These series engines use cylinder wall technology that is a development of the process pioneered by GM/Reynolds for the Vega. The monoblock is cast from a high silicon aluminum alloy, and the cylinder walls are etched after final honing to remove surface aluminum, whilch creates a very hard silicon wear surface. Pistons skirts require an iron plating and three thin platings of other metals are required between the aluminum skirt and final iron film in order to achieve proper plating adhesion.
For field repair, the cylinder can be bored and honed, then subjected to a "silicon lap" to remove surface aluminum, which yields the same result as the original chemical etching process.
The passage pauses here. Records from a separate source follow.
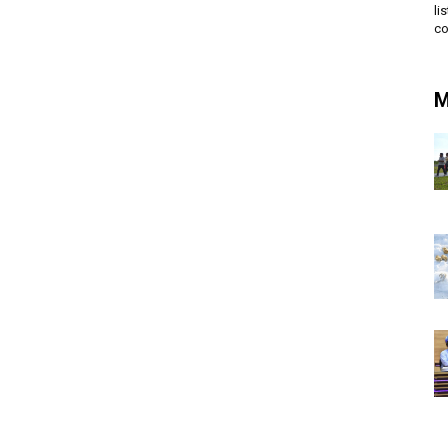
li
co
M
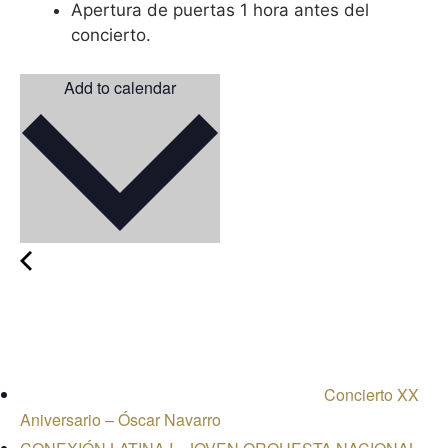
Apertura de puertas 1 hora antes del
concierto.
Add to calendar
Concierto XX
Aniversario – Óscar Navarro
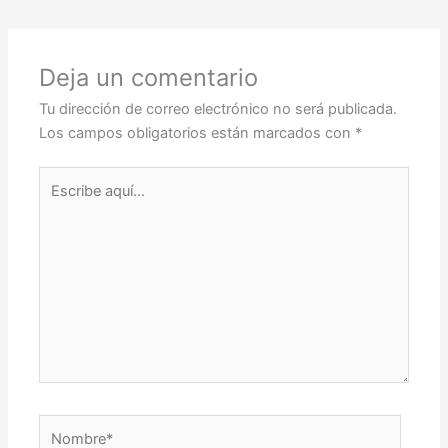
Deja un comentario
Tu dirección de correo electrónico no será publicada.
Los campos obligatorios están marcados con
*
Escribe
aquí...
Nombre*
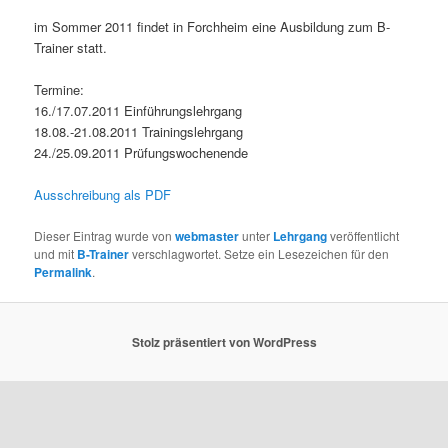
im Sommer 2011 findet in Forchheim eine Ausbildung zum B-
Trainer statt.
Termine:
16./17.07.2011 Einführungslehrgang
18.08.-21.08.2011 Trainingslehrgang
24./25.09.2011 Prüfungswochenende
Ausschreibung als PDF
Dieser Eintrag wurde von
webmaster
unter
Lehrgang
veröffentlicht
und mit
B-Trainer
verschlagwortet. Setze ein Lesezeichen für den
Permalink
.
Stolz präsentiert von WordPress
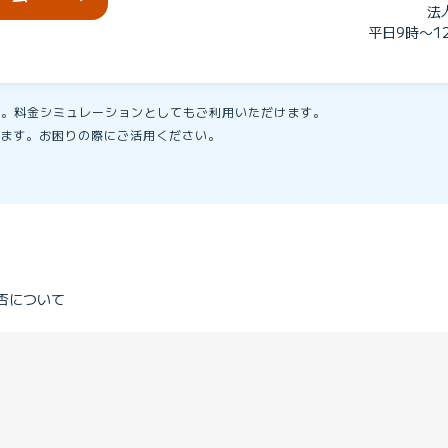
法
平日9時〜1
す。料金シミュレーションとしてもご利用いただけます。
ます。お困りの際にご活用ください。
否について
Other alternatives are iron or high silicon aluminum alloy liners that can be installed after the cylinder is overbored to accept the liner. If the final bore surface is the properly processed aluminum silicon alloy, a properly plated piston should be used. Iron liners only require a conventional aluminum piston without the skirt plating.
When I recently refreshed the cylinder head on my Cosworth Vega (very worn valve guides) I noticed some minor scoring on one cylinder's major thrust surface. The engine made excellent power before the work and I attributed the high oil consumption (about a quart every 300 miles) to the worn guides and poor OE seals. I decided to complete the head refresh (new guides and a new design seals) and install it without rebuilding the block. Oil consumption dropped to nearly unmeasurable, and all the power is still there.
These aluminum-silicon bore engines have some tolerance for scoring, but without seeing it, it's tough to make a judgement.
Last edited by Duke2.6; 12-09-2003 at 10:50 AM.